El jefe de bancada peronista buscó impedir la iniciativa contra el economista, en un contexto de tensiones políticas y alianzas cruzadas en el Parlamento.
En un movimiento que revela la complejidad de las alianzas en el Parlamento, el jefe de la bancada peronista realizó esfuerzos para detener la tramitación de una propuesta de expulsión contra el legislador José Luis Espert. La maniobra tuvo lugar pocos días después de que Martínez reclamara enérgicamente contra la remoción de Espert de la presidencia de la Comisión de Presupuesto, incidiendo en los acuerdos políticos que atraviesan a los distintos bloques.
Este intento de intervención refleja las dinámicas internas del peronismo, donde diferentes actores buscan influir en decisiones clave, incluyendo iniciativas vinculadas a otros sectores políticos. Además, la gestión de Martínez se enmarca en un escenario donde el kirchnerismo ha orchestrado incursiones y retractaciones en debates sobre desafueros y expulsiones, en un contexto de negociaciones que cruzan disímiles intereses del oficialismo y la oposición.

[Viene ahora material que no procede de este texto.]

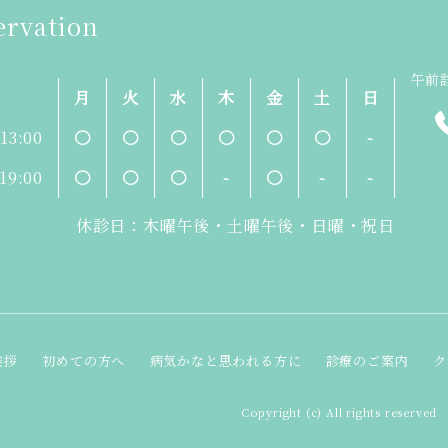
ervation
午前診
月
火
水
木
金
土
日
-13:00
〇
〇
〇
〇
〇
〇
-
-19:00
〇
〇
〇
-
〇
-
-
休診日：木曜午後・土曜午後・日曜・祝日
挨拶
初めての方へ
病気かなと思われる方に
診療のご案内
ク
Copyright (c) All rights reserved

Expertos señalan que estas maniobras son parte de un entramado mayor de acuerdos secretos entre distintos bloques del Congreso, con el fin de mantener influencias y contrapesos en momentos políticos decisivos. La tensión aumenta a medida que crecen las implicancias de alianzas informales en un escenario donde la gobernabilidad y la imagen pública de los actores políticos están en juego, particularmente en un contexto social y económico complicado para el gobierno nacional.